Logotype for Cross Country Healthcare Inc

Jefferies Global Healthcare Conference summary

1 Feb, 2026

Market trends and demand normalization

  • Demand for temp staffing declined through 2023 and early 2024 but has now stabilized, though not yet at pre-pandemic or normal levels.

  • Structural disconnect persists: open orders are below pre-pandemic levels, but clinician assignments remain high.

  • No significant rise in cancellations or fall in renewal rates; market may rebound in the second half of 2024.

  • Hospitals are reducing contingent labor despite high utilization, exploring virtual nursing and internal travel pools.

  • Internal travel pools have seen some success but face challenges in maintaining clinician pipelines without national reach.

Shifts in staffing models and technology

  • Industry is moving toward a blend of managed service programs (MSPs) and vendor-neutral agreements, with clients seeking both technology and service level agreements.

  • Launch of proprietary vendor management system (Intellify) in early 2023 enables participation in vendor-neutral opportunities.

  • Recent wins with sizable clients and a robust pipeline signal growth potential in spend under management.

  • Competitive advantage comes from brand reputation, recruiter relationships, breadth of opportunities, and technology platforms for both candidates and clients.
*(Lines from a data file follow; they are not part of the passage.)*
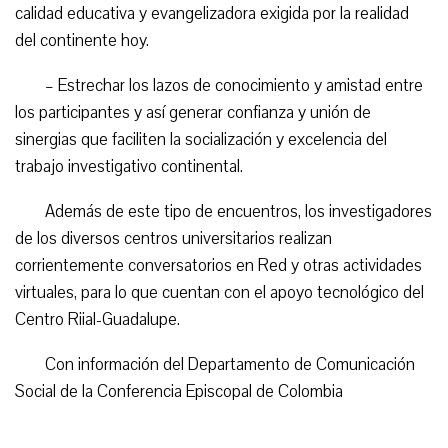
calidad educativa y evangelizadora exigida por la realidad
del continente hoy.
– Estrechar los lazos de conocimiento y amistad entre
los participantes y así generar confianza y unión de
sinergias que faciliten la socialización y excelencia del
trabajo investigativo continental.
Además de este tipo de encuentros, los investigadores
de los diversos centros universitarios realizan
corrientemente conversatorios en Red y otras actividades
virtuales, para lo que cuentan con el apoyo tecnológico del
Centro Riial-Guadalupe.
Con información del Departamento de Comunicación
Social de la Conferencia Episcopal de Colombia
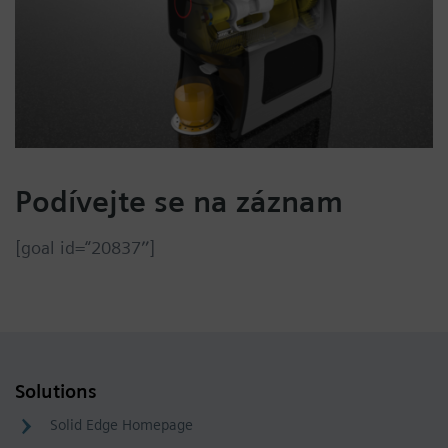
Podívejte se na záznam
[goal id=“20837″]
Solutions
Solid Edge Homepage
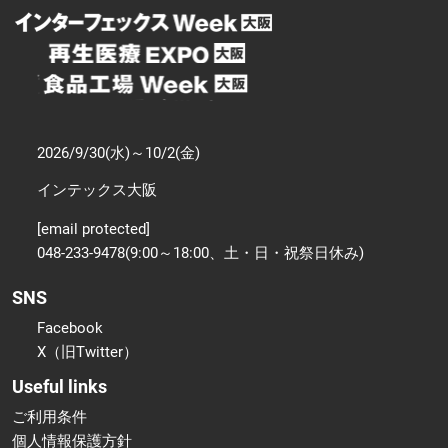
2026/9/30(水)～10/2(金)
インテックス大阪
[email protected]
048-233-9478(9:00～18:00、土・日・祝祭日休み)
SNS
Facebook
X（旧Twitter）
Useful links
ご利用条件
個人情報保護方針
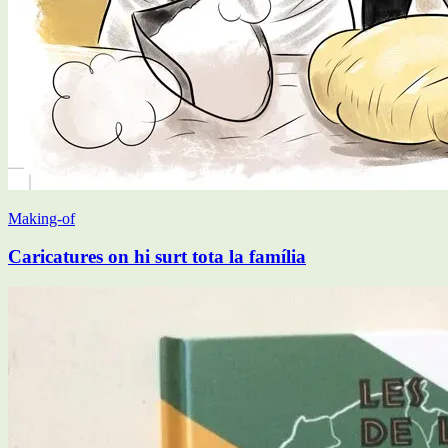
Making-of
Caricatures on hi surt tota la família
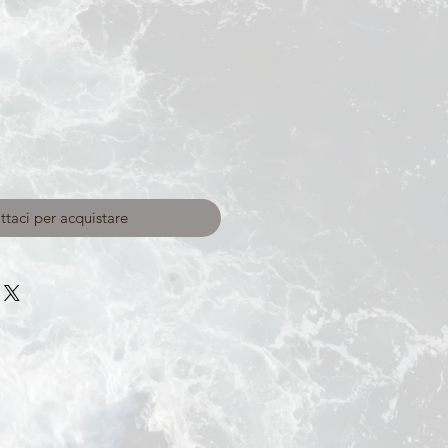
taci per acquistare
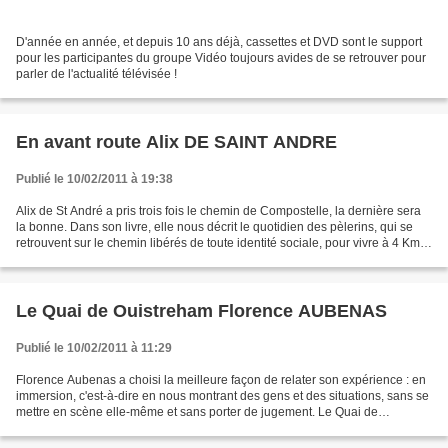
D'année en année, et depuis 10 ans déjà, cassettes et DVD sont le support
pour les participantes du groupe Vidéo toujours avides de se retrouver pour
parler de l'actualité télévisée !
En avant route Alix DE SAINT ANDRE
Publié le 10/02/2011 à 19:38
Alix de St André a pris trois fois le chemin de Compostelle, la dernière sera
la bonne. Dans son livre, elle nous décrit le quotidien des pèlerins, qui se
retrouvent sur le chemin libérés de toute identité sociale, pour vivre à 4 Km/h
une aventure humaine...
Le Quai de Ouistreham Florence AUBENAS
Publié le 10/02/2011 à 11:29
Florence Aubenas a choisi la meilleure façon de relater son expérience : en
immersion, c'est-à-dire en nous montrant des gens et des situations, sans se
mettre en scène elle-même et sans porter de jugement. Le Quai de
Ouistreham n’est pas une démonstration...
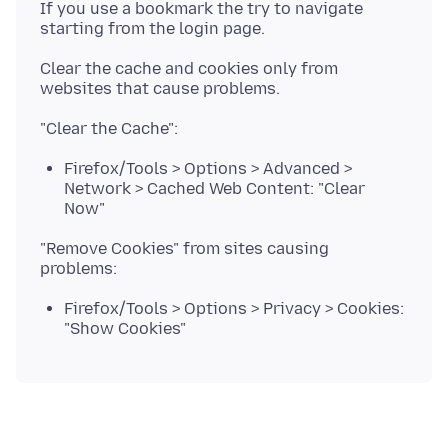
If you use a bookmark the try to navigate
Clear the cache and cookies only from
Firefox/Tools > Options > Advanced >
Network > Cached Web Content: "Clear
Now"
"Remove Cookies" from sites causing
Firefox/Tools > Options > Privacy > Cookies:
"Show Cookies"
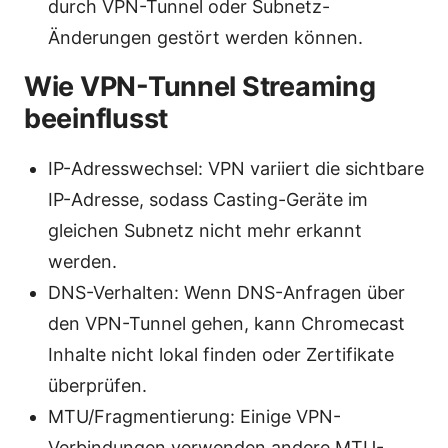
durch VPN-Tunnel oder Subnetz-
Änderungen gestört werden können.
Wie VPN-Tunnel Streaming
beeinflusst
IP-Adresswechsel: VPN variiert die sichtbare
IP-Adresse, sodass Casting-Geräte im
gleichen Subnetz nicht mehr erkannt
werden.
DNS-Verhalten: Wenn DNS-Anfragen über
den VPN-Tunnel gehen, kann Chromecast
Inhalte nicht lokal finden oder Zertifikate
überprüfen.
MTU/Fragmentierung: Einige VPN-
Verbindungen verwenden andere MTU-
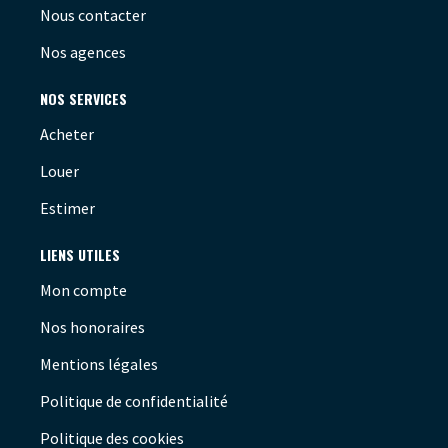
Nous contacter
Nos agences
NOS SERVICES
Acheter
Louer
Estimer
LIENS UTILES
Mon compte
Nos honoraires
Mentions légales
Politique de confidentialité
Politique des cookies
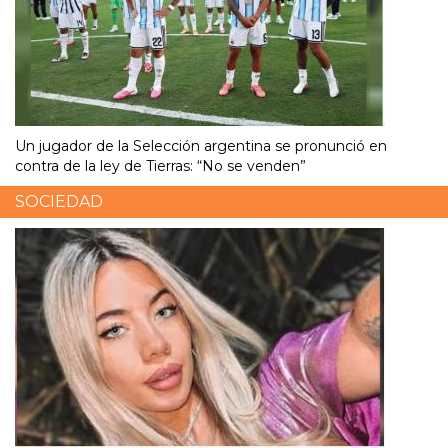
Un jugador de la Selección argentina se pronunció en
contra de la ley de Tierras: “No se venden”
SOCIEDAD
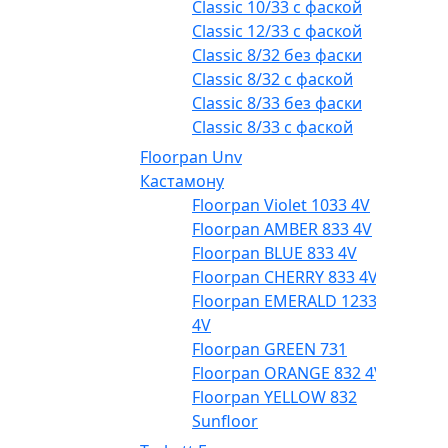
Classic 10/33 с фаской
Classic 12/33 с фаской
Classic 8/32 без фаски
Classic 8/32 с фаской
Classic 8/33 без фаски
Classic 8/33 с фаской
Floorpan Unv
Кастамону
Floorpan Violet 1033 4V
Floorpan AMBER 833 4V
Floorpan BLUE 833 4V
Floorpan CHERRY 833 4V
Floorpan EMERALD 1233
4V
Floorpan GREEN 731
Floorpan ORANGE 832 4V
Floorpan YELLOW 832
Sunfloor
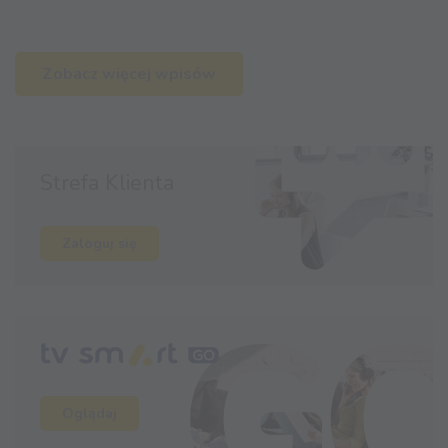
Zobacz więcej wpisów
Strefa Klienta
Zaloguj się
Oglądaj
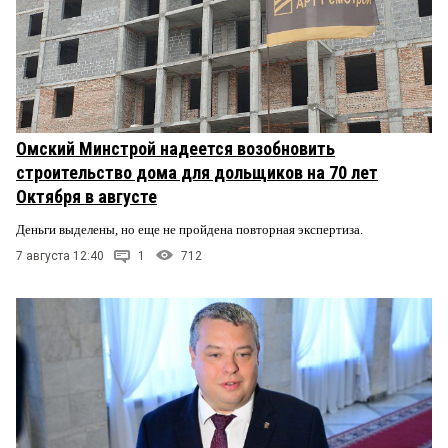
Омский Минстрой надеется возобновить
строительство дома для дольщиков на 70 лет
Октября в августе
Деньги выделены, но еще не пройдена повторная экспертиза.
7 августа 12:40
1
712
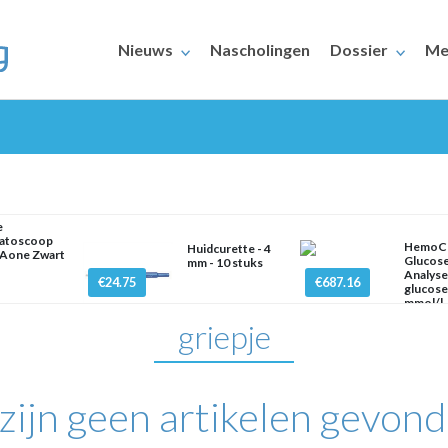
Nieuws
Nascholingen
Dossier
Me
e
atoscoop
HemoC
Huidcurette - 4
Aone Zwart
Glucos
mm - 10 stuks
ERAARS
Analyse
€24.75
€687.16
glucos
mmol/l
griepje
 zijn geen artikelen gevond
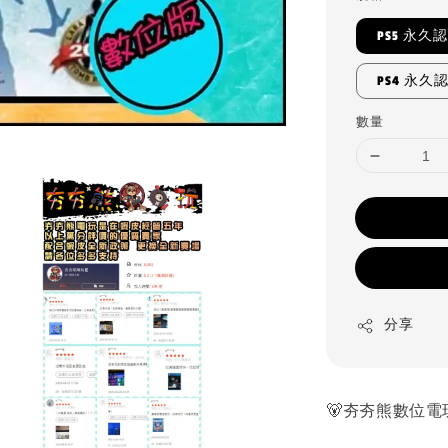
PS5 永久
PS4 永久
數量
分享
🐻夯夯熊數位電玩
Financial dynamics and margin trends

  • Margins are similar between MSP and vendor-neutral models when managing own clients, but vendor-neutral offerings can have higher profit margins due to sub-vendor fees.

  • Vendor-neutral programs often cover larger portions of client systems, increasing spend under management.

  • Bill rates have stabilized at a normalized level, with little downward pressure and some signs of improvement in open order rates.

  • Pay rates for travelers have declined faster than bill rates, improving margins, but housing and incidentals subsidies remain elevated.

  • Bill rates are up 20%-25% compared to pre-pandemic, and there is no current difficulty in filling assignments.